[Extracted records]

================================

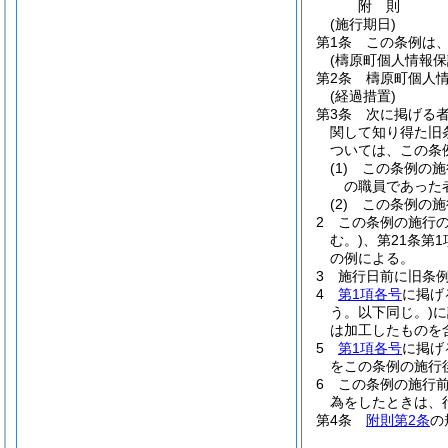
附
則
(施行期日)
第1条
この条例は、
(檮原町個人情報保
第2条
檮原町個人
(経過措置)
第3条
次に掲げる
関して知り得た旧
ついては、この条
(1)
この条例の施
の職員であった
(2)
この条例の施
2
この条例の施行
む。)
、第21条第
の例による。
3
施行日前に旧条
4
第1項各号
に掲げ
う。以下同じ。)
に
は加工したものを
5
第1項各号
に掲げ
をこの条例の施行
6
この条例の施行
為をしたときは、
第4条
附則第2条
の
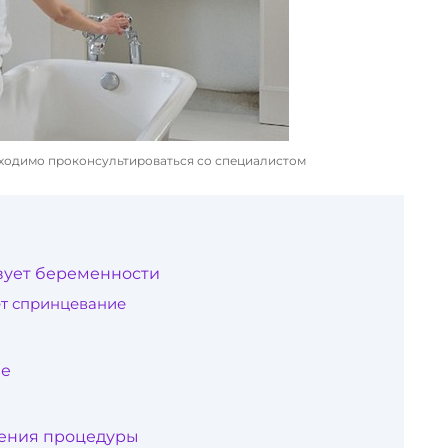
ходимо проконсультироваться со специалистом
вует беременности
т спринцевание
ие
дения процедуры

================================

**Instructions for the task**: Could you set down the data exactly as given, minus its pictures?

**Finished exercise**:
附
則
(施行期日)
第1条
この条例は、
(檮原町個人情報保
第2条
檮原町個人
(経過措置)
第3条
次に掲げる
関して知り得た旧
ついては、この条
(1)
この条例の施
の職員であった
(2)
この条例の施
2
この条例の施行
む。)
、第21条第
の例による。
3
施行日前に旧条
4
第1項各号
に掲げ
う。以下同じ。)
に
は加工したものを
5
第1項各号
に掲げ
をこの条例の施行
6
この条例の施行
為をしたときは、
第4条
附則第2条
の
ходимо проконсультироваться со специалистом
вует беременности
т спринцевание
ие
дения процедуры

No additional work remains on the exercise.